# Looking for new friends in Tauranga



## spiderpig (Dec 3, 2011)

Hi there,
we are a couple of 27 and 28, who have just moved over from the uk,
we are looking for new friends in the area, we both work from home so can be available any time to do anything, we are up for any activities that get us out the house.

thanks
spiderpigs


----------



## topcat83 (Apr 16, 2009)

spiderpig said:


> Hi there,
> we are a couple of 27 and 28, who have just moved over from the uk,
> we are looking for new friends in the area, we both work from home so can be available any time to do anything, we are up for any activities that get us out the house.
> 
> ...


Welcome to NZ

We're not in Tauranga (but i bet Jen answers you!).
Best advice from me - join some clubs. It's a great way of meeting people initially, even if you don't stay a member long.


----------



## jenswaters (Jul 8, 2009)

spiderpig said:


> Hi there,
> we are a couple of 27 and 28, who have just moved over from the uk,
> we are looking for new friends in the area, we both work from home so can be available any time to do anything, we are up for any activities that get us out the house.
> 
> ...


Hi

I sent you a private message with my contact details on and some ideas for getting about. Give me a call


----------



## spiderpig (Dec 3, 2011)

jenswaters said:


> Hi
> 
> I sent you a private message with my contact details on and some ideas for getting about. Give me a call


Hi Jen, thanks for your reply,
I know this may sound like a stupid question but how do I get to my private messages on here?

thanks
Spiderpig


----------



## jenswaters (Jul 8, 2009)

spiderpig said:


> Hi Jen, thanks for your reply,
> I know this may sound like a stupid question but how do I get to my private messages on here?
> 
> thanks
> Spiderpig


Go to the top right of the page, just below the options (i.e. "contact", "about" etc) and just below to the right you will see a yellow box with your username, visits, date, and a link to "private messages". Try this.


----------



## spiderpig (Dec 3, 2011)

Hi Jen,
cant seem to send you a private message on here, I wonder if its because i'm a new member. We would love to meet up with you for a cuppa and chat, what time best suits you, where do you fancy meeting.

Will text you in the morning,
thanks
again
spiderpigs


----------



## topcat83 (Apr 16, 2009)

I don't think PMs don't work until you've made 5 posts. So two more to go


----------



## spiderpig (Dec 3, 2011)

topcat83 said:


> I don't think PMs don't work until you've made 5 posts.

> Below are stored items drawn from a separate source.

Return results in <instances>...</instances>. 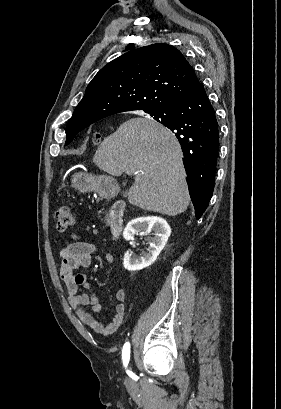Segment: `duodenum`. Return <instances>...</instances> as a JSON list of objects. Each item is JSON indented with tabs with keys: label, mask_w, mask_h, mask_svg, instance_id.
Listing matches in <instances>:
<instances>
[{
	"label": "duodenum",
	"mask_w": 281,
	"mask_h": 409,
	"mask_svg": "<svg viewBox=\"0 0 281 409\" xmlns=\"http://www.w3.org/2000/svg\"><path fill=\"white\" fill-rule=\"evenodd\" d=\"M126 204L124 201H116L112 204L107 218V225L113 237L118 238L124 226V211Z\"/></svg>",
	"instance_id": "duodenum-1"
}]
</instances>
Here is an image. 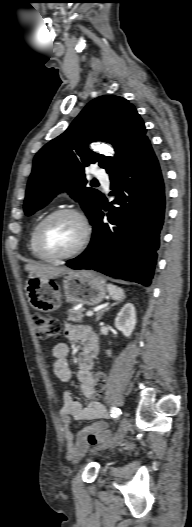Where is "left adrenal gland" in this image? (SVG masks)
<instances>
[{
    "label": "left adrenal gland",
    "mask_w": 192,
    "mask_h": 527,
    "mask_svg": "<svg viewBox=\"0 0 192 527\" xmlns=\"http://www.w3.org/2000/svg\"><path fill=\"white\" fill-rule=\"evenodd\" d=\"M115 304H116V303H113V304L109 305L108 307H106V308L102 309L101 311H99V312L97 313V315H96V316H97V317H96V321H99V320L101 319L103 313L106 312V311H108L109 308L112 307V306H114Z\"/></svg>",
    "instance_id": "a2214340"
}]
</instances>
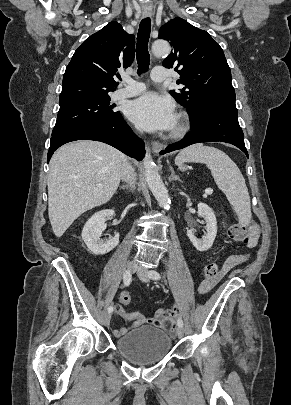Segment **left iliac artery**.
<instances>
[{
  "label": "left iliac artery",
  "instance_id": "obj_1",
  "mask_svg": "<svg viewBox=\"0 0 291 405\" xmlns=\"http://www.w3.org/2000/svg\"><path fill=\"white\" fill-rule=\"evenodd\" d=\"M148 275H149L150 278H152L154 280H159L161 278L160 274L155 270L149 271ZM177 325L179 327H183L184 324H183V320L181 318H178Z\"/></svg>",
  "mask_w": 291,
  "mask_h": 405
}]
</instances>
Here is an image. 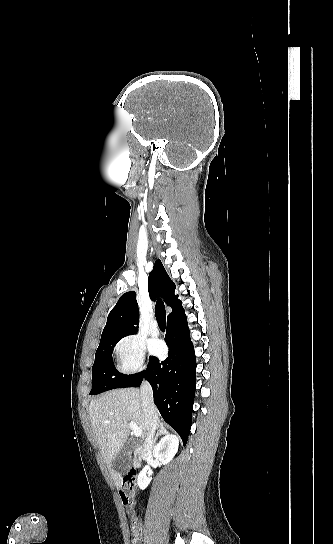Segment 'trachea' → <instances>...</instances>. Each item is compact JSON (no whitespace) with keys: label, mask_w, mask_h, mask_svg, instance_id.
Returning <instances> with one entry per match:
<instances>
[{"label":"trachea","mask_w":333,"mask_h":544,"mask_svg":"<svg viewBox=\"0 0 333 544\" xmlns=\"http://www.w3.org/2000/svg\"><path fill=\"white\" fill-rule=\"evenodd\" d=\"M155 317L157 319L160 329H165L166 327V310L164 303L160 300L156 303L155 306Z\"/></svg>","instance_id":"obj_1"}]
</instances>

So two more to go


ah ok thanks topcat,


----------



## spiderpig (Dec 3, 2011)

hopefully this is my 5th post and i can private message now


----------



## topcat83 (Apr 16, 2009)

spiderpig said:


> hopefully this is my 5th post and i can private message now


Give it a go.... It's good encouragement to join in the conversations too!


----------



## Kellie85 (Dec 3, 2012)

5th post so will i see pms now !


----------